Надо отдать должное выдержке Шагала: город за городом приносил ему утраты, но он не впал в отчаяние, ничто не могло сломить его творческий дух. Однако потрясение от увиденного в пустой мастерской оставило свой след. После пропажи — в Москве, в Берлине, в Париже — картин, среди которых были, вероятно, самые значимые и прекрасные, такие, как «Я и деревня», Шагал долгие годы мучительно пытался воссоздать утраченные творения — по фотографиям, журнальным репродукциям и просто по памяти. Если ему удавалось найти человека, к которому попала его картина, он просил одолжить ее на некоторое время, чтобы снять копию. Естественно, коллекционеры неохотно откликались на подобные просьбы, ведь это грозило обесценить их приобретение. Насколько пагубными для его творчества были изнурительные и долгие попытки «собирания себя» — об этом критики будут спорить годами. Разумеется, с психологической точки зрения такое поведение поражает. В отличие от писателей или композиторов, чьи слова или ноты можно воспроизводить до бесконечности без малейшего ущерба для оригинала, творения живописцев уникальны. Этим и объясняется коммерческая ценность живописи. Такая уж у художника судьба: когда на горизонте появляется богатый покровитель, чаще всего приходится сказать «прощай» своим уникальным творениям. И все же выбор есть: картину можно забрать с рынка из личных или финансовых соображений. Исчезновение или кража картин — дело другое: Шагал не мог ничего «забрать», а отслеживать путь «блуждающих» полотен было непросто. И он принялся за работу (к большому огорчению своих арт-дилеров), снова, уже для себя лично, взявшись за дело, которому уже однажды посвятил все силы и время: он должен был вспомнить и сохранить мир Витебска и соседних еврейских местечек — запечатлеть утраченные мечты.

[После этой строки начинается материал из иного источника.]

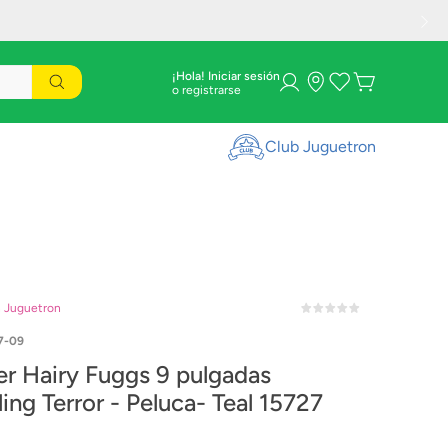
¡Hola! Iniciar sesión
Club Juguetron
n Juguetron
7-09
er Hairy Fuggs 9 pulgadas
ing Terror - Peluca- Teal 15727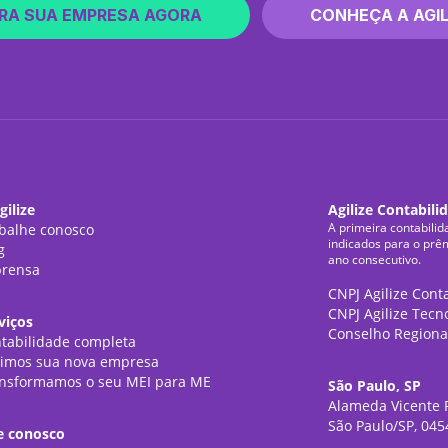
RA SUA EMPRESA AGORA
CONHEÇA A AGIL
gilize
Agilize Contabili
A primeira contabilid
balhe conosco
indicados para o prê
g
ano consecutivo.
rensa
CNPJ Agilize Cont
CNPJ Agilize Tecn
viços
Conselho Regiona
tabilidade completa
imos sua nova empresa
nsformamos o seu MEI para ME
São Paulo, SP
Alameda Vicente P
São Paulo/SP, 045
e conosco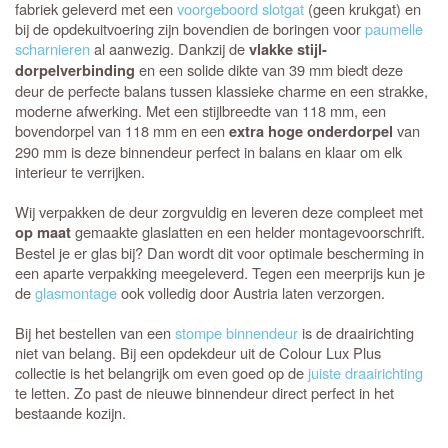
fabriek geleverd met een
voorgeboord slotgat
(geen krukgat) en
bij de opdekuitvoering zijn bovendien de boringen voor
paumelle
scharnieren
al aanwezig. Dankzij de
vlakke stijl-
en een solide dikte van 39 mm biedt deze
dorpelverbinding
deur de perfecte balans tussen klassieke charme en een strakke,
moderne afwerking. Met een stijlbreedte van 118 mm, een
bovendorpel van 118 mm en een
van
extra hoge onderdorpel
290 mm is deze binnendeur perfect in balans en klaar om elk
interieur te verrijken.
Wij verpakken de deur zorgvuldig en leveren deze compleet met
gemaakte glaslatten en een helder montagevoorschrift.
op maat
Bestel je er glas bij? Dan wordt dit voor optimale bescherming in
een aparte verpakking meegeleverd. Tegen een meerprijs kun je
de
glasmontage
ook volledig door Austria laten verzorgen.
Bij het bestellen van een
stompe binnendeur
is de draairichting
niet van belang. Bij een opdekdeur uit de Colour Lux Plus
collectie is het belangrijk om even goed op de
juiste draairichting
te letten. Zo past de nieuwe binnendeur direct perfect in het
bestaande kozijn.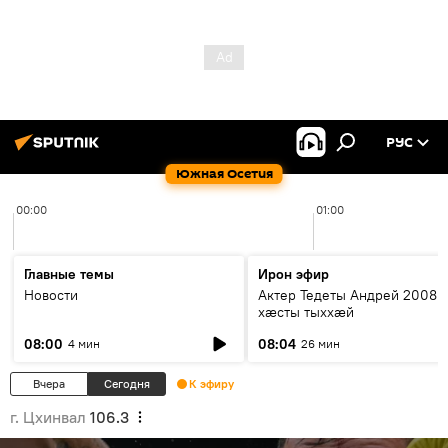
РУС
Южная Осетия
00:00
01:00
Главные темы
Ирон эфир
Новости
Актер Тедеты Андрей 2008 
хæсты тыххæй
08:00
08:04
4 мин
26 мин
Вчера
Сегодня
К эфиру
г. Цхинвал
106.3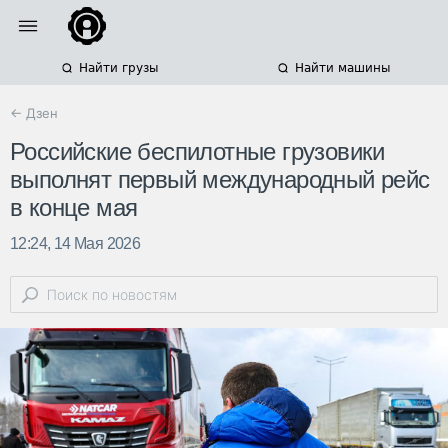
Найти грузы
Найти машины
← Дзен
Российские беспилотные грузовики
выполнят первый международный рейс
в конце мая
12:24, 14 Мая 2026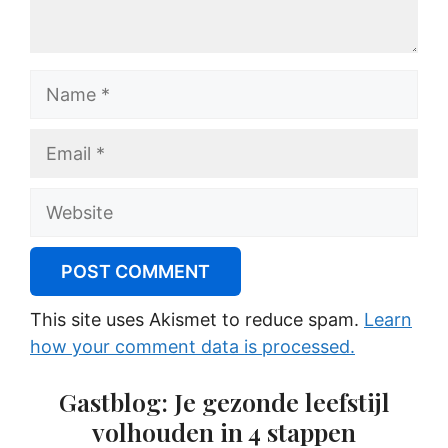
Name
Email
Website
This site uses Akismet to reduce spam.
Learn
how your comment data is processed.
Gastblog: Je gezonde leefstijl
volhouden in 4 stappen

Но куда же делись 150 картин? Шагал был уверен, что к безответственной раздаче его работ как-то причастен Блез Сандрар. Действительно, в отсутствие Шагала Сандрар заверил подлинность ряда холстов, приобретенных критиком и коллекционером Гюставом Кокийо, который, скорее всего, считал, что Шагала уже нет в живых, однако правда оказалась куда печальнее: после национализации «Улья» владелец здания Альфред Буше собрал все бесхозные картины (не только шагаловские) и сложил их в каком-то сарае, откуда любой мог забрать приглянувшуюся. В результате такого разбазаривания несколько полотен Шагала обрели вторую жизнь в каморке консьержа — он прикрывал ими кроличью клетку.

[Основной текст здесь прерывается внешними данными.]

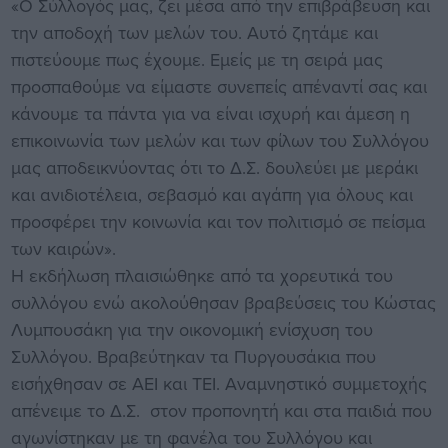
«Ο Σύλλογός μας, ζει μέσα από την επιβράβευση και
την αποδοχή των μελών του. Αυτό ζητάμε και
πιστεύουμε πως έχουμε. Εμείς με τη σειρά μας
προσπαθούμε να είμαστε συνεπείς απέναντί σας και
κάνουμε τα πάντα για να είναι ισχυρή και άμεση η
επικοινωνία των μελών και των φίλων του Συλλόγου
μας αποδεικνύοντας ότι το Δ.Σ. δουλεύει με μεράκι
και ανιδιοτέλεια, σεβασμό και αγάπη για όλους και
προσφέρει την κοινωνία και τον πολιτισμό σε πείσμα
των καιρών».
Η εκδήλωση πλαισιώθηκε από τα χορευτικά του
συλλόγου ενώ ακολούθησαν βραβεύσεις του Κώστας
Λυμπουσάκη για την οικονομική ενίσχυση του
Συλλόγου. Βραβεύτηκαν τα Πυργουσάκια που
εισήχθησαν σε ΑΕΙ και ΤΕΙ. Αναμνηστικό συμμετοχής
απένειμε το Δ.Σ. στον προπονητή και στα παιδιά που
αγωνίστηκαν με τη φανέλα του Συλλόγου και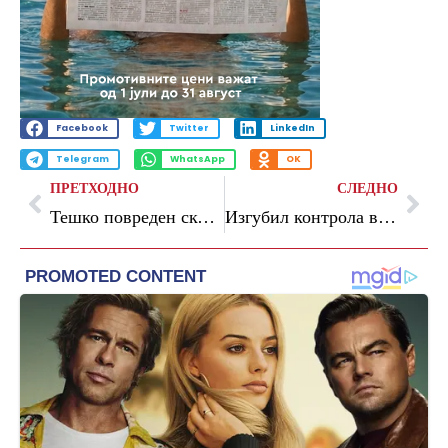
Facebook
Twitter
LinkedIn
Telegram
WhatsApp
OK
ПРЕТХОДНО
СЛЕДНО
Тешко повреден скопјанец: со возило излетал од регионалниот пат Велес – Градско
Изгубил контрола врз тракторот и паднал во провалија: тешко повреден маж од село Конче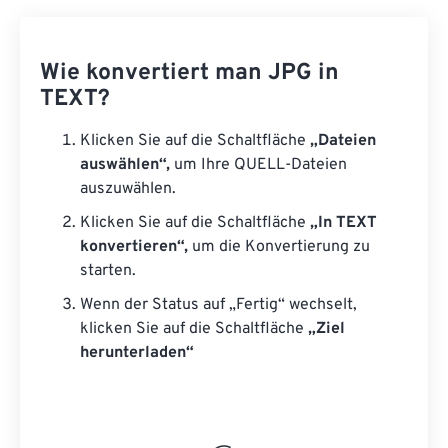
Wie konvertiert man JPG in
TEXT?
Klicken Sie auf die Schaltfläche
„Dateien
auswählen“,
um Ihre QUELL-Dateien
auszuwählen.
Klicken Sie auf die Schaltfläche
„In TEXT
konvertieren“,
um die Konvertierung zu
starten.
Wenn der Status auf „Fertig“ wechselt,
klicken Sie auf die Schaltfläche
„Ziel
herunterladen“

В общем, и, вероятно, неизбежно, «копиям» Шагала, которые он сам для большей важности называл вариантами и упорно множил не один десяток лет, не хватает непосредственности и разительной живости, динамизма оригиналов. Например, во второй версии «Торговца скотом» (1912 и 1923–1926) заметен отказ от кубистских провокаций в пользу декоративности. А когда в 1937 году Шагал в технике акватинты воспроизвел свою поразительную картину «Автопортрет с музой (Сон)» (1924–1925), яркая, даже чрезмерная чувственность, буквально пронизывающая оригинал, в новой версии уже не заметна, а новые варианты «Крестьянской жизни» (1925) и «Я и деревня» сглажены и тяготеют к иллюстративности. Лишенное экспрессии, похожее на маску зеленое лицо, занимавшее правую часть картины «Я и деревня», превратилось в счастливого крестьянина в нижнем правом углу — что-то вроде сельского дурачка. Вместо загадочной коровы, несущей свои коровьи мечты, в варианте мы видим довольную, что-то жующую лошадь. Во всех этих случаях эффект — успокаивающий, а не будоражащий: умиротворение вместо скандала.

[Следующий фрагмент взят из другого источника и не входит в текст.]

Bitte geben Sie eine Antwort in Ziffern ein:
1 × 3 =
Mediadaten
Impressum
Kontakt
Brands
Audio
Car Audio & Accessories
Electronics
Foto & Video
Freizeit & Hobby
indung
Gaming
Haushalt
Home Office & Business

Возможно, хотя это лишь предположения, которые я с радостью бы опроверг, более поздние версии лишены прежней остроты отчасти из-за улучшившегося материального положения Шагала. В 1924 году он с Беллой и Идой переезжает в просторную мастерскую на авеню д’Орлеан — одно время в ней работал художник Евгений Зак. Воллар обеспечивал Шагалу постоянный доход, и впервые за много лет, а может быть, вообще впервые в жизни, Шагал смог насладиться относительным комфортом. На известной фотографии 1924 года Марк, Белла и Ида гордо позируют на фоне знаменитых работ Шагала, таких, как «День рождения» и «Молящийся еврей». Марк полулежит в шезлонге, совсем как денди-художник. На нем просторная полосатая блуза, какие обычно носят художники, на шее небрежно повязан шелковый, судя по всему, шарф или галстук. Ида с куклой примостилась у ног отца. Белла, в своем знаменитом темном жакете с белым воротником, как всегда, прекрасна и безмятежна. Комната обставлена в восточном стиле: гобелены, декоративные подушечки по моде того времени, и все семейство явно довольно жизнью.

Когда же Шагал был самим собой? Порой кажется, что он был изменчив как хамелеон: так ревностно отстаивал свою творческую независимость и вместе с тем так старался понравиться, угодить. Вся его жизнь и все его творения говорят о том, что для русских он хотел быть своим, русским, для евреев — евреем, для французов — французом, и в то же время Шагал не был готов навсегда остаться в какой-то одной роли, особенно когда казалось, что ему ее навязывают. Например, его работы, выполненные для Воллара, наглядно показывают всю глубину его перевоплощений, артистичного и полного погружения в разные национально-религиозные контексты. 107 иллюстраций к «Мертвым душам» Гоголя — офорты, над которыми он трудился четыре года, — так и дышат любовью к России и русской культуре, и когда в 1927 году он завершил эту яркую, выразительную, глубоко лиричную работу (одна иллюстрация, например, посвящена только шелестящей листве сада помещика Плюшкина), то отправил 96 офортов в Москву, в Государственную Третьяковскую галерею — «…со всей любовью русского художника к его родине», как говорилось в сопроводительном письме.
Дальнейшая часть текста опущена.